Scientists Reliably Store Information In Synthesized DNA
British scientists on Wednesday announced a breakthrough in the quest to turn DNA into a revolutionary form of data storage.
A team of scientists at the European Bioinformatics Institute (EBI) in Cambridge described a scalable, DNA-based information storage method that can reliably store more information than has been handled before. A DNA can hold mountains of data that can be freeze-dried, shipped and stored, potentially for thousands of years, they said. The contents are "read" by sequencing the DNA and turning it back into computer code.
Digital production, transmission and storage have revolutionized how we access and use information but have also made archiving an increasingly complex task that requires active, continuing maintenance of digital media.

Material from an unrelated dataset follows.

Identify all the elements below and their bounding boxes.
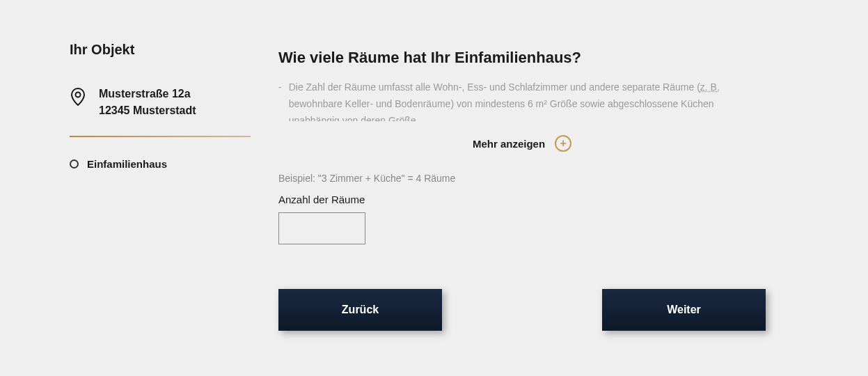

This challenge has focused some interest on DNA as an attractive target for information storage because of its capacity for high-density information encoding, longevity under easily achieved conditions and proven track record as an information bearer.
Previous DNA-based information storage approaches have encoded only trivial amounts of information or were not amenable to scaling-up, and used no robust error-correction and lacked examination of their cost-efficiency for large-scale information archival.
In a paper published in the journal Nature, the British scientists describe a scalable method that can reliably store more information than has been handled before. The scientists encoded computer files totalling 739 kilobytes of hard-disk storage and with an estimated Shannon information of 5.2 x106 bits into a DNA code, synthesized this DNA, sequenced it and reconstructed the original files with 100% accuracy.
Theoretical analysis indicates that the specific DNA-based storage scheme could be scaled far beyond current global information volumes and offers a realistic technology for large-scale, long-term and infrequently accessed digital archiving.
In fact, current trends in technological advances are reducing DNA synthesis costs at a pace that should make the new scheme cost-effective for sub-50-year archiving within a decade.
The latest work follows a big step last year when scientists at Harvard announced they had stored 700 terabytes of data in a gram of DNA.